I made mine with an old (and FREE) coffee table type base, and some scrap wood.


----------



## elevan (May 10, 2011)

helmstead said:
			
		

> Look for plans for the PVC stanchions...they're great, won't rust or rot.


You got me curious so I went "binging" to see if I could find some good plans (since I need to make a new stand myself).

I think this was the best of what I found.  And it included pictures which most of the others did not.


----------



## BetterHensandGardens (May 12, 2011)

helmstead said:
			
		

> Look for plans for the PVC stanchions...they're great, won't rust or rot.


I like the idea of the PVC stanchions.....didn't know they came that way.  Thanks!


----------



## BetterHensandGardens (May 12, 2011)

elevan said:
			
		

> helmstead said:
> 
> 
> 
> ...


That one does look pretty good/sturdy.  It says that they're about 14 - 15 inches from the ground to the base.  Is that high enough or should it be made taller so it's not necessary to hunch over during milking?


----------



## elevan (May 12, 2011)

BetterHensandGardens said:
			
		

> elevan said:
> 
> 
> 
> ...


They say it's made for dwarf breeds but I think I'll make it a little taller...


----------



## GrowURown (May 12, 2011)

MAKE IT TALL< BUY THE GOATS A LADDER TO GET UP THERE OR BE SORRY WHEN THE NEIGHBORS LAUGH AT YOU!

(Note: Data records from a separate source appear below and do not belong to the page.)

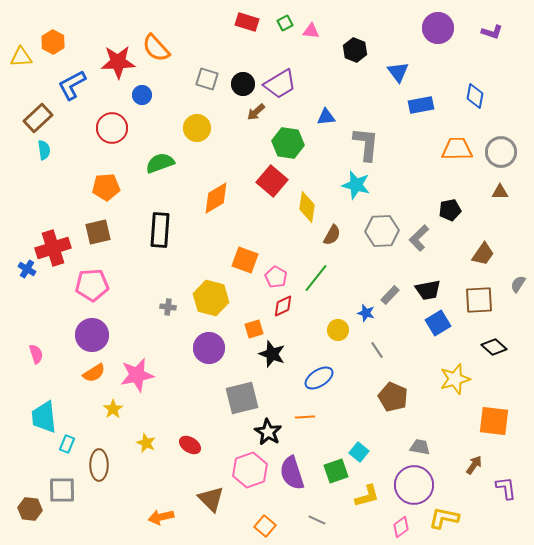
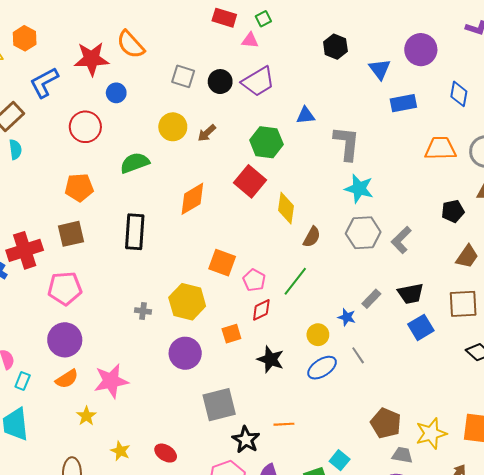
purple circle: (438, 28) -> (421, 50), moved
pink triangle: (311, 31) -> (250, 40), moved
brown arrow: (256, 112) -> (207, 133), moved
cyan star: (356, 185) -> (359, 189), moved
black pentagon: (450, 210) -> (453, 211), moved
black star: (272, 354) -> (271, 359), moved
blue ellipse: (319, 378) -> (322, 368), moved
yellow star: (455, 379) -> (431, 433), moved
brown pentagon: (393, 397) -> (386, 423), moved
cyan rectangle: (67, 444) -> (23, 381), moved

just saying...I feel like I have to lay down to milk...and ours was 2nd hand, bought from a lady with "big goats" that had gotten herself a metal one and wanted to ditch the wooden one...people laugh at my expense most days...it's okay, I;m not sharing my milk with them!

Really though...taller...just my vote...


----------



## ThreeBoysChicks (May 13, 2011)

Fias Co Farm has plans you can download for builing one out of wood.  May be able to use it for dimension,etc.  I plan to build one like this as I have a lot of recycled lumber.



http://fiascofarm.com/goats/milkstand.html


----------



## BetterHensandGardens (May 13, 2011)

So, how high should the stanchion base be for comfortably milking Nigerian does?  What's everyone out there milking today using & think is the right height? :/


----------



## whetzelmomma (May 13, 2011)

I'd say higher than a coffee table (mine's a little low) and lower than a kitchen table. lol


----------



## chandasue (May 13, 2011)

Mine is 18" or so but I wish it was more like 24" tall.

Edit: I should add that I'm 5'9" and my back isn't so hot so any sort of half bent position (even sitting on my stool) just kills me.


----------



## BetterHensandGardens (May 14, 2011)

I was thinking that 22" - 24" might actually be a good height to make it.  Why hunch over if you don't have too?


----------